(1.) I have heard the petitioner's learned Advocate and the learned State Public prosecutor in this group of eleven petitions. The petitioner has filed these eleven interlocutory applications pointing out that he has undergone the sentence of one year that was awarded by the Court, that he is still in custody and that the Jailor is not releasing him on the ground that the earlier order did not specify that the sentences awarded in the eleven cases were to run concurrently. The view taken by the authorities is that in the absence of an order for concurrence, that each sentence will have to be served individually wbich means that the accused would have to remain in custody until the last of the sentences has been served. The contention raised before me is that this was an obvious error and that having regard to the facts and circumstances of the case, that the concurrency aspect ought to have been pointed out to the courts at the time of decision which was overlooked and that consequently, no direction for concurrence was issued. The learned Judge who had disposed of the group of civil revision petitions has retired and even though these interlocutory applications are in the form of review, consequently they would have to be heard by some other Judge which is why they are placed before this coun.

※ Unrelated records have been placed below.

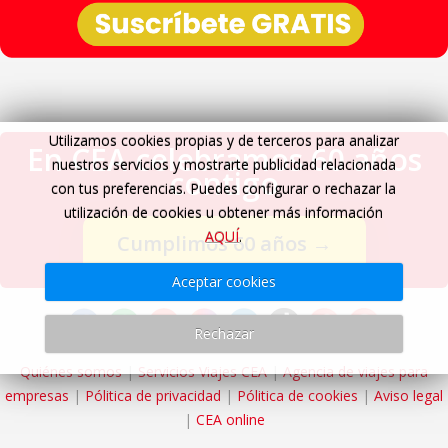
Utilizamos cookies propias y de terceros para analizar
En CEA celebramos 60 años
nuestros servicios y mostrarte publicidad relacionada
contigo
con tus preferencias. Puedes configurar o rechazar la
utilización de cookies u obtener más información
AQUÍ
.
Cumplimos 60 años
→
Aceptar cookies
Rechazar
Quiénes somos
|
Servicios Viajes CEA
|
Agencia de viajes para
empresas
|
Pólitica de privacidad
|
Pólitica de cookies
|
Aviso legal
|
CEA online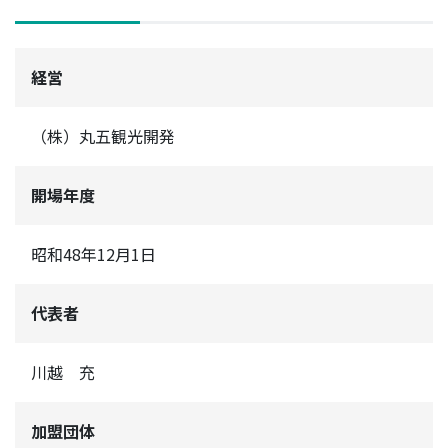
経営
（株）丸五観光開発
開場年度
昭和48年12月1日
代表者
川越 充
加盟団体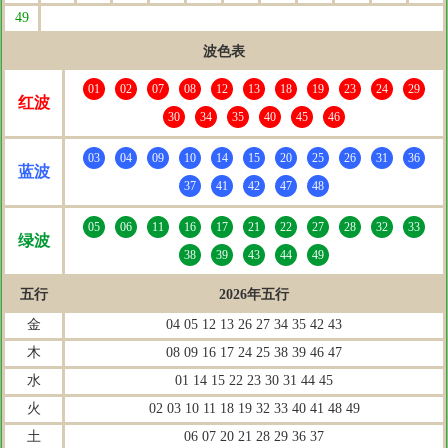
49
波色表
01
02
07
08
12
13
18
19
23
24
29
红波
30
34
35
40
45
46
03
04
09
10
14
15
20
25
26
31
36
蓝波
37
41
42
47
48
05
06
11
16
17
21
22
27
28
32
33
绿波
38
39
43
44
49
五行
2026年五行
金
04 05 12 13 26 27 34 35 42 43
木
08 09 16 17 24 25 38 39 46 47
水
01 14 15 22 23 30 31 44 45
火
02 03 10 11 18 19 32 33 40 41 48 49
土
06 07 20 21 28 29 36 37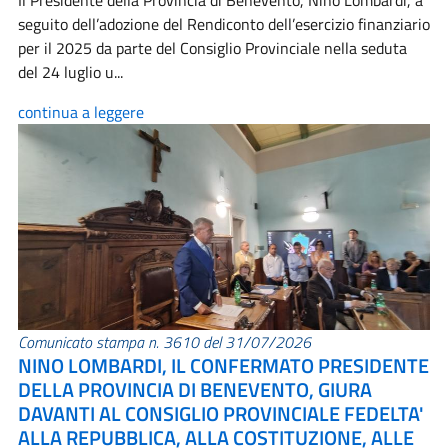
Il Presidente della Provincia di Benevento, Nino Lombardi, a
seguito dell’adozione del Rendiconto dell’esercizio finanziario
per il 2025 da parte del Consiglio Provinciale nella seduta
del 24 luglio u...
continua a leggere
Comunicato stampa n. 3610 del 31/07/2026
NINO LOMBARDI, IL CONFERMATO PRESIDENTE
DELLA PROVINCIA DI BENEVENTO, GIURA
DAVANTI AL CONSIGLIO PROVINCIALE FEDELTA'
ALLA REPUBBLICA, ALLA COSTITUZIONE, ALLE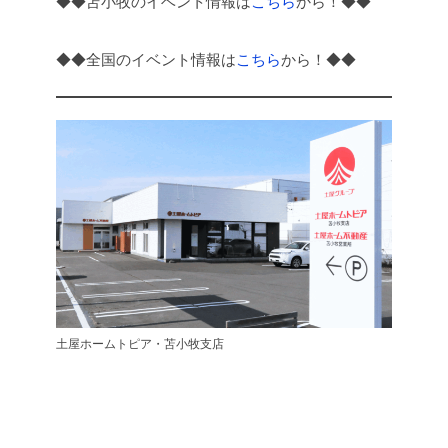
◆◆苫小牧のイベント情報は
こちら
から！◆◆
◆◆全国のイベント情報は
こちら
から！◆◆
土屋ホームトピア・苫小牧支店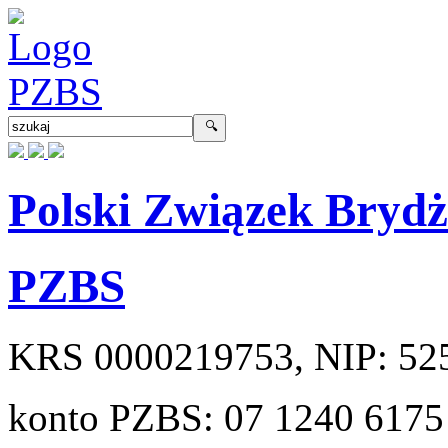
Polski Związek Bryd
PZBS
KRS
0000219753
, NIP:
52
konto PZBS:
07 1240 6175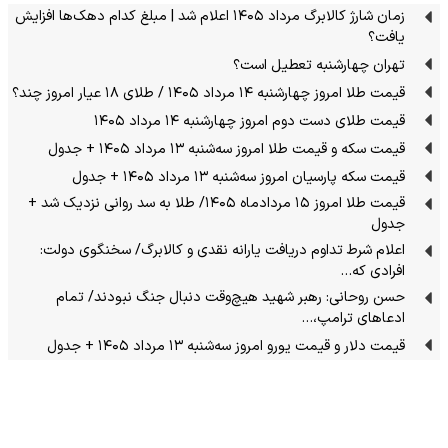
زمان شارژ کالابرگ مرداد ۱۴۰۵ اعلام شد | مبلغ کدام دهک‌ها افزایش
یافت؟
تهران چهارشنبه تعطیل است؟
قیمت طلا امروز چهارشنبه ۱۴ مرداد ۱۴۰۵ / طلای ۱۸ عیار امروز چند؟
قیمت طلای دست دوم امروز چهارشنبه ۱۴ مرداد ۱۴۰۵
قیمت سکه و قیمت طلا امروز سه‌شنبه ۱۳ مرداد ۱۴۰۵ + جدول
قیمت سکه پارسیان امروز سه‌شنبه ۱۳ مرداد ۱۴۰۵ + جدول
قیمت طلا امروز ۱۵ مردادماه ۱۴۰۵/ طلا به سد روانی نزدیک شد +
جدول
اعلام شرط تداوم دریافت یارانه نقدی و کالابرگ/ سخنگوی دولت:
افرادی که…
حسن روحانی: رهبر شهید هیچ‌وقت دنبال جنگ نبودند/ تمام
ادعاهای ترامپ،…
قیمت دلار و قیمت یورو امروز سه‌شنبه ۱۳ مرداد ۱۴۰۵ + جدول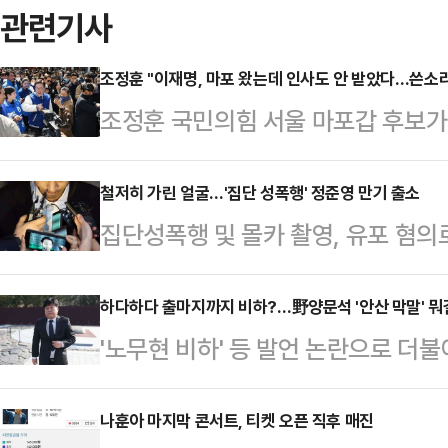
관련기사
조정훈 "이재명, 마포 왔는데 인사도 안 받았다…쓴소
조정훈 국민의힘 서울 마포갑 후보가
냐"며 이재명 대표가 자신에게 배신
다.조정훈 후보는 18일 이재명 대표
철저히 가린 얼굴…'집단 성폭행' 정준영 만기 출소
집단성폭행 및 몰카 촬영, 유포 혐의로
이 대표에게 인사를 하려 했으나, 
소했다.정준영은 19일 오전 5시 5
'인사 패싱'을 당했다. 이날 이 대표는
기를 마치고 출소했다.이날 정준영은
하다하다 출마지까지 비하?…野양문석 '안산 막말' 뭐
높은 비판도 이어갔다.실제로 이날 
'노무현 비하' 등 발언 논란으로 더
철저하게 가린 모습이었다. 그는 특
자들의 신경전이 한동안 이어졌다. 
석 경기 안산갑 후보가 출마지인 '안
난 2019년 '버닝썬 게이트'가 불거진
리자마자 "조정훈…
면서 지역사회의 분노가 좀처럼 가라
나훈아 마지막 콘서트, 티켓 오픈 직후 매진
모 씨 등 이른바 정준영 단톡방' 멤버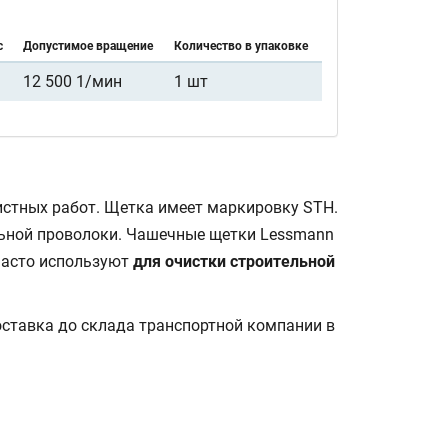
с
Допустимое вращение
Количество в упаковке
12 500 1/мин
1 шт
стных работ. Щетка имеет маркировку STH.
льной проволоки. Чашечные щетки Lessmann
 часто используют
для очистки строительной
ставка до склада транспортной компании в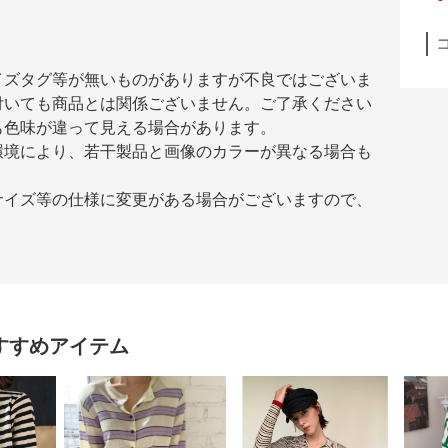
イズタグ等が無いものがありますが不良ではございま
付いても商品とは関係ございません。ご了承ください
も色味が違って見える場合があります。
環境により、若干製品と画像のカラーが異なる場合も
サイズ等の仕様に変更がある場合がございますので、
すすめアイテム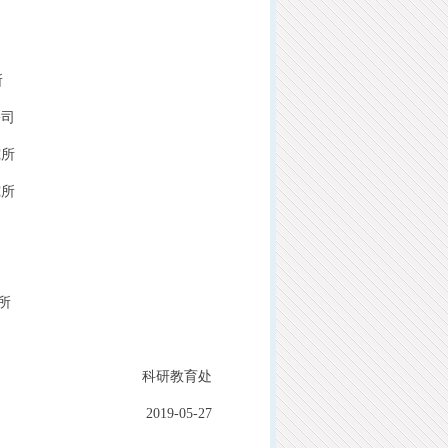
所
公司
所
所
所
科研教育处
2019-05-27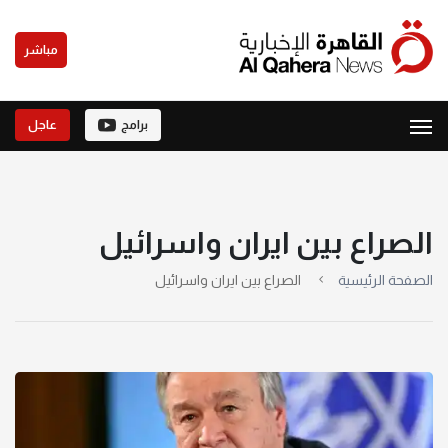
مباشر
برامج
عاجل
الصراع بين ايران واسرائيل
الصفحة الرئيسية
الصراع بين ايران واسرائيل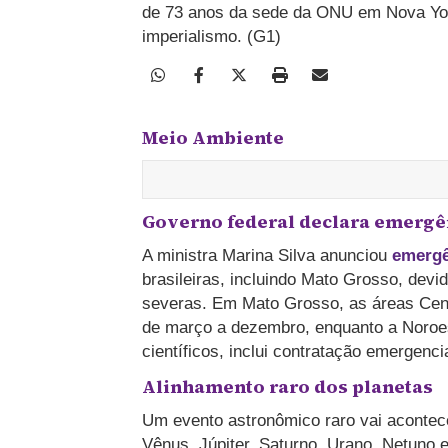
de 73 anos da sede da ONU em Nova Yor
imperialismo. (G1)
Meio Ambiente
Governo federal declara emergên
A ministra Marina Silva anunciou
emergê
brasileiras, incluindo Mato Grosso, devid
severas. Em Mato Grosso, as áreas Cent
de março a dezembro, enquanto a Noroes
científicos, inclui contratação emergenci
Alinhamento raro dos planetas
Um evento astronômico raro vai acontece
Vênus, Júpiter, Saturno, Urano, Netuno e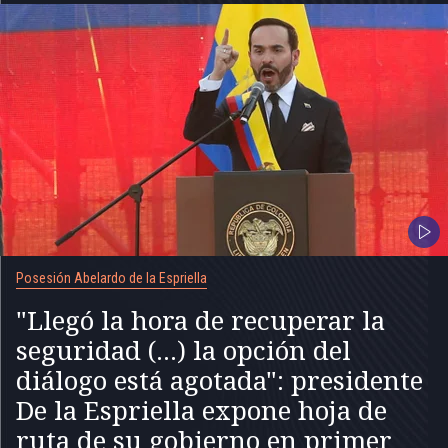
Posesión Abelardo de la Espriella
"Llegó la hora de recuperar la
seguridad (...) la opción del
diálogo está agotada": presidente
De la Espriella expone hoja de
ruta de su gobierno en primer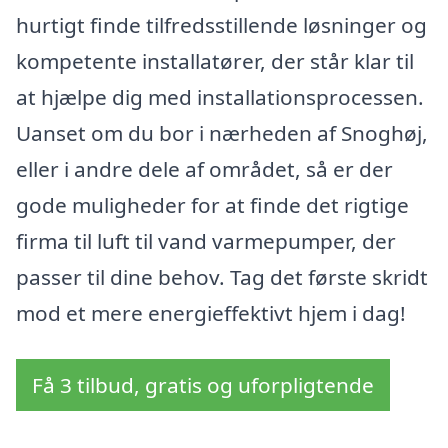
hurtigt finde tilfredsstillende løsninger og
kompetente installatører, der står klar til
at hjælpe dig med installationsprocessen.
Uanset om du bor i nærheden af Snoghøj,
eller i andre dele af området, så er der
gode muligheder for at finde det rigtige
firma til luft til vand varmepumper, der
passer til dine behov. Tag det første skridt
mod et mere energieffektivt hjem i dag!
Få 3 tilbud, gratis og uforpligtende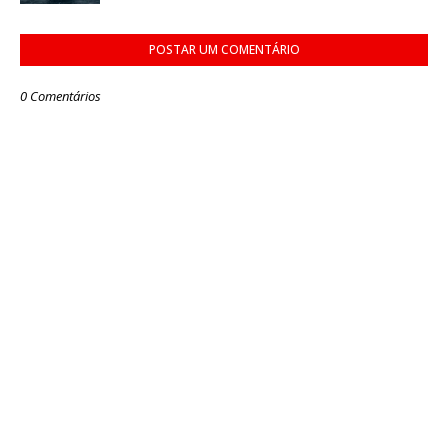
POSTAR UM COMENTÁRIO
0 Comentários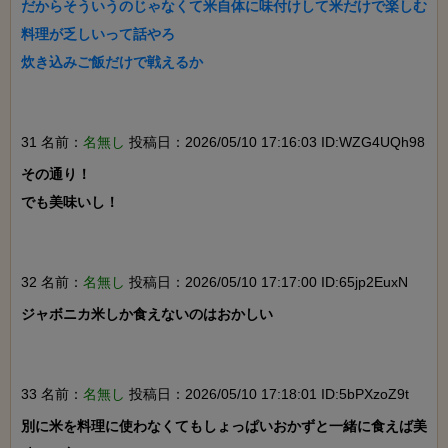
だからそういうのじゃなくて米自体に味付けして米だけで楽しむ
料理が乏しいって話やろ

炊き込みご飯だけで戦えるか

31 名前：
名無し
投稿日：2026/05/10 17:16:03 ID:WZG4UQh98
その通り！

でも美味いし！

32 名前：
名無し
投稿日：2026/05/10 17:17:00 ID:65jp2EuxN
ジャボニカ米しか食えないのはおかしい

33 名前：
名無し
投稿日：2026/05/10 17:18:01 ID:5bPXzoZ9t
別に米を料理に使わなくてもしょっぱいおかずと一緒に食えば美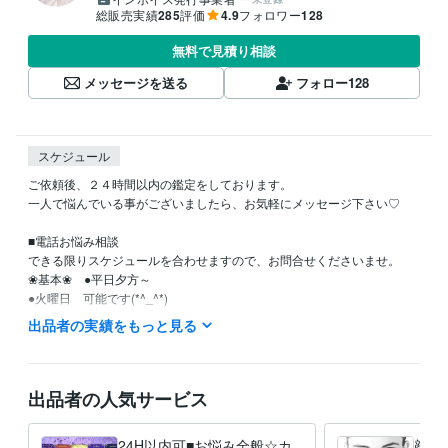
総販売実績
285
評価
4.9
フォロワー
128
無料で見積り相談
メッセージを送る
フォロー
128
スケジュール
ご依頼後、２４時間以内の鑑定をしております。

一人で悩んでいる事がございましたら、お気軽にメッセージ下さい♡

■電話お悩み相談

できる限りスケジュールを合わせますので、お問合せくださいませ。

❀基本❀　●平日夕方～　　

●火曜日　可能です(*^_^*)

出品者の実績をもっと見る
資格・検定
アロマアドバイザー
取得年 : 2008年
リトミック講師
取得年 : 2010年
出品者の人気サービス
エステティシャン
取得年 : 2005年
運転免許
取得年 : 2002年
24H以内可■お悩み全般☆カ
顔相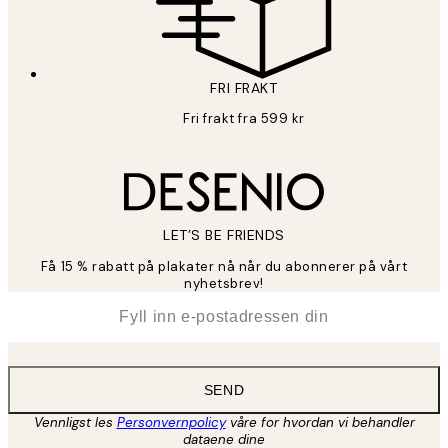
FRI FRAKT
Fri frakt fra 599 kr
LET’S BE FRIENDS
Få 15 % rabatt på plakater nå når du abonnerer på vårt
nyhetsbrev!
*
E-post
SEND
Vennligst les
Personvernpolicy
våre for hvordan vi behandler
dataene dine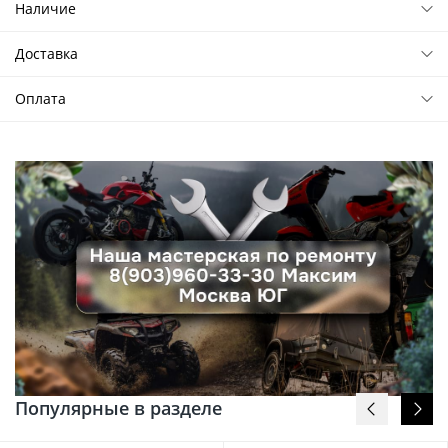
Наличие
Доставка
Оплата
Популярные в разделе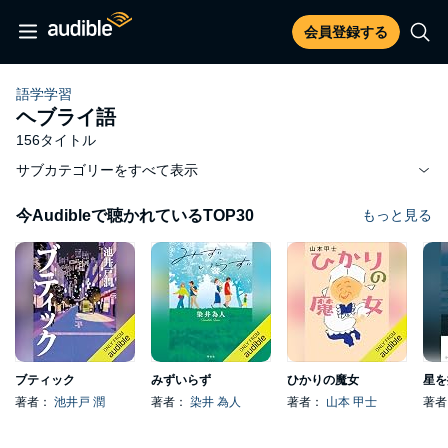
会員登録する
語学学習
ヘブライ語
156タイトル
サブカテゴリーをすべて表示
今Audibleで聴かれているTOP30
もっと見る
ブティック
みずいらず
ひかりの魔女
星を
著者：
池井戸 潤
著者：
染井 為人
著者：
山本 甲士
著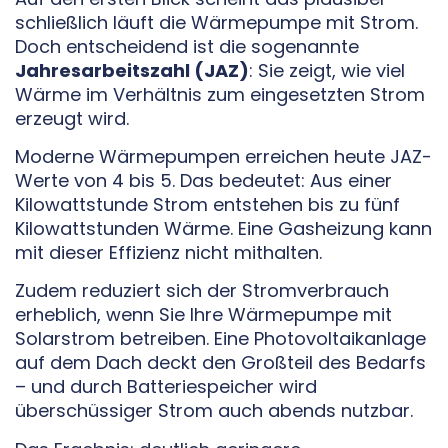
schließlich läuft die Wärmepumpe mit Strom.
Doch entscheidend ist die sogenannte
Jahresarbeitszahl (JAZ)
: Sie zeigt, wie viel
Wärme im Verhältnis zum eingesetzten Strom
erzeugt wird.
Moderne Wärmepumpen erreichen heute JAZ-
Werte von 4 bis 5. Das bedeutet: Aus einer
Kilowattstunde Strom entstehen bis zu fünf
Kilowattstunden Wärme. Eine Gasheizung kann
mit dieser Effizienz nicht mithalten.
Zudem reduziert sich der Stromverbrauch
erheblich, wenn Sie Ihre Wärmepumpe mit
Solarstrom betreiben. Eine Photovoltaikanlage
auf dem Dach deckt den Großteil des Bedarfs
– und durch Batteriespeicher wird
überschüssiger Strom auch abends nutzbar.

(2.) THE learned State Public Prosecutor submits that in the first instance, the orders that are sought to be reviewed now are very old orders passed before 1996 which have all assumed finality. Secondly, he submits that if final orders are passed in criminal cases, that under Section 362 of the Cr. P. C. there exists a total legal bar to the alter those orders in any respect. His submission is that this bar would apply to the orders passed at all the three levels, viz. , the Trial Court, the appeal Court and this Revisional Court and that consequently, even assuming without admitting that some variation may have been justified, that this Court is precluded from doing so
(3.) IN reply, Mr. Naik, learned Counsel who represents the petitioner-accused submits that he is conscious of the difficulties in this way but, he points out that he has approached this Court under Section 482 of the cr. P. C. or in other words that he has invoked the inherent powers of the High court and that he is not asking for any variation or modification of the earlier orders but, for afresh direction. His submission is that in a situation where the facts and circumstances so warrant, that it is open to the High Court to invoke the inherent powers and that this is one such case.